Marquette’s Otule battles back again, ready for Year 6

Chris Otule is ready for a sixth season, and hopes it's his best one yet. (USA Today)

Chris Otule is ready for a sixth season, and hopes it’s his best one yet. (USA Today)

Check the box score from the November 29 game in Gainesville a year ago and you’ll see a blowout. An 82-49 win for the no. 7 Florida Gators over Marquette. Look at Chris Otule’s line — 18 minutes, 0-for-1, one rebound, one personal foul, -21 rating — and you’ll see an overmatched center who allowed counterpart Patric Young (10 points, 10 rebounds, three blocks, two steals) to go off in the blowout.

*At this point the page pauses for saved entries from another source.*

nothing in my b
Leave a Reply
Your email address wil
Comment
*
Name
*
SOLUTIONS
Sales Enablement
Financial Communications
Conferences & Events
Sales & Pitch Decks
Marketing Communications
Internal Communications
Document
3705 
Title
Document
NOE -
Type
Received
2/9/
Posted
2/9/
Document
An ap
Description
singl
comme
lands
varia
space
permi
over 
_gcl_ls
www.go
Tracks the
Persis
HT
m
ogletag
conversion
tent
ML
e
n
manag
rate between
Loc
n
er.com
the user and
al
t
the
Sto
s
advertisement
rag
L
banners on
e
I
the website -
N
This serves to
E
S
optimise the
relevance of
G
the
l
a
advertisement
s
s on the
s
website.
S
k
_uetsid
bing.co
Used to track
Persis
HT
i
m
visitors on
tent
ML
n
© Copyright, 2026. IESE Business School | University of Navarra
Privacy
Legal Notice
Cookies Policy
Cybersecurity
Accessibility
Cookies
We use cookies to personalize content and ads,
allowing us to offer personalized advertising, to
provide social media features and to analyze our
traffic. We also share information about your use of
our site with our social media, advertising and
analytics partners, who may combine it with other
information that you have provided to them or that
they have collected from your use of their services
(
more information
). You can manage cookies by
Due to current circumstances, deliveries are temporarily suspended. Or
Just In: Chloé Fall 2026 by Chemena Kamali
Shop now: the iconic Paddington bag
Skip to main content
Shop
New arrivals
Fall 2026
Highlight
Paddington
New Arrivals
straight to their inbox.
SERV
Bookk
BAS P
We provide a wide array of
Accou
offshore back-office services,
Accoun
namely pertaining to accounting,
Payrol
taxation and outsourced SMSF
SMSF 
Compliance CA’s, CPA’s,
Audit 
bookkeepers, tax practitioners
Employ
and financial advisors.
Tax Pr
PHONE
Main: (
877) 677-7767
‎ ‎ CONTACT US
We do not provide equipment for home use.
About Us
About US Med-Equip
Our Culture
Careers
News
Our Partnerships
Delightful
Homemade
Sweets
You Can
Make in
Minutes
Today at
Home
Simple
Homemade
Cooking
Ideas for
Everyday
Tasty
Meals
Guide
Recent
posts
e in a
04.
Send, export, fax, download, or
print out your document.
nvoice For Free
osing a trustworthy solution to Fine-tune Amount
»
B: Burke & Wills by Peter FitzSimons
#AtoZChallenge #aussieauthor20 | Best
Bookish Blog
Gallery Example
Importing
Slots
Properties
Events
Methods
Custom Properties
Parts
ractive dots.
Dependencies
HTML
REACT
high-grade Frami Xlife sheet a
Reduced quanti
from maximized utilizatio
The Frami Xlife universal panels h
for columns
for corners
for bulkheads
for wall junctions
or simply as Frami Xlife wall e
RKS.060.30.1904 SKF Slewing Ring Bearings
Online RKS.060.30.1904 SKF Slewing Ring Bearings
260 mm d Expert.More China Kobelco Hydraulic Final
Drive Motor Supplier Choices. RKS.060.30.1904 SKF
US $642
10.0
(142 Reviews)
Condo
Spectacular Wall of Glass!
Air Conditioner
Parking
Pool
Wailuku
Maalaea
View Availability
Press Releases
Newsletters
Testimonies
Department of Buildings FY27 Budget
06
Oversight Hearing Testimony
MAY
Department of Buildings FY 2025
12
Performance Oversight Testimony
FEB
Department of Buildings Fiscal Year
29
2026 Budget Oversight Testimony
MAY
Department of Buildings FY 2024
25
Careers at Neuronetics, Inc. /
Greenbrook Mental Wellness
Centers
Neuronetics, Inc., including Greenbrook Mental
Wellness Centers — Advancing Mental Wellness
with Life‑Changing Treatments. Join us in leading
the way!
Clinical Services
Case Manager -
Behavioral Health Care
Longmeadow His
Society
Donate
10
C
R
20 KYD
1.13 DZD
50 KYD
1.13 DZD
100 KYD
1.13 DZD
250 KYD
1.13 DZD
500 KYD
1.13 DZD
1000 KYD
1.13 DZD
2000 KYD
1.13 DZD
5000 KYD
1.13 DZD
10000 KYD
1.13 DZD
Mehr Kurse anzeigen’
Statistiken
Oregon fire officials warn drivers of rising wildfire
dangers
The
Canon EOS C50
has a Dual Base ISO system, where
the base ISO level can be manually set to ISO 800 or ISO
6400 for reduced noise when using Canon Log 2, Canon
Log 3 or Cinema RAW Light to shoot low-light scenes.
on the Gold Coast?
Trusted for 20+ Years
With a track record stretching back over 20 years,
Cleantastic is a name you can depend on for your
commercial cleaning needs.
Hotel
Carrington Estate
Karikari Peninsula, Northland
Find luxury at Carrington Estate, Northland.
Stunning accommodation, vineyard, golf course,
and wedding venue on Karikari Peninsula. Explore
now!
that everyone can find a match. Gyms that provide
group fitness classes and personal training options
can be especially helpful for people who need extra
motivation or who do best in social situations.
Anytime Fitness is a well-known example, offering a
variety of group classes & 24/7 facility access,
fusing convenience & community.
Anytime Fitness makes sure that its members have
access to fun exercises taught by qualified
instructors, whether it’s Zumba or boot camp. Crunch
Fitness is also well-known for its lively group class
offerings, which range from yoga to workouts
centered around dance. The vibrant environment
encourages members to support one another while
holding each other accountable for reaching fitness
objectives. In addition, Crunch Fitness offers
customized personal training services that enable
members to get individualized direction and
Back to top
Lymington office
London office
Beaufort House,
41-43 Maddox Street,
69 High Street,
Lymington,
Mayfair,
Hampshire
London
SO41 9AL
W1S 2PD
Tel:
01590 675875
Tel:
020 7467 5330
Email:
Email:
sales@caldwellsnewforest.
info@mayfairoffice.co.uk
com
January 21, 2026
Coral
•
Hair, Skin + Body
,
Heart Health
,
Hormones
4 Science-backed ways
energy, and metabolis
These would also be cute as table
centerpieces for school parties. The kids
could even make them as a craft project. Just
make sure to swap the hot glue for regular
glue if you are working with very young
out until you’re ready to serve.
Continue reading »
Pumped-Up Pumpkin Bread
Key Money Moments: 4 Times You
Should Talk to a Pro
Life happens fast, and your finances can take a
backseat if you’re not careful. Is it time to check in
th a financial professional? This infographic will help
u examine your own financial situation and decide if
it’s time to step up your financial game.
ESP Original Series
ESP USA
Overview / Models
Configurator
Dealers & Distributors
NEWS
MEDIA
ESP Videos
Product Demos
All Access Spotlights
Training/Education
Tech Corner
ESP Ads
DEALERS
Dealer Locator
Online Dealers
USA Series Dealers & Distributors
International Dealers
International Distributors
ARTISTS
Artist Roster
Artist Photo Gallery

Worse, what won’t show up in that box score is the bulky left-knee brace Otule lugged around. What won’t show up is his noticeable struggle to make it up the court and gain position on the low block. There are no exact numbers to describe the way he allowed guards and forwards past him while failing to find a body to box out when Gator shots went up.

If that assessment seems harsh, it should. The sixth-year senior Otule will tell you the same. He had feasted on weaker competition to that point, averaging 8.5 points and 3.3 rebounds in 16.5 minutes through six games. But in Marquette’s first road test, Otule looked like a player returning from ACL surgery without a real role in the Golden Eagles’ eventual conference championship/Elite Eight season.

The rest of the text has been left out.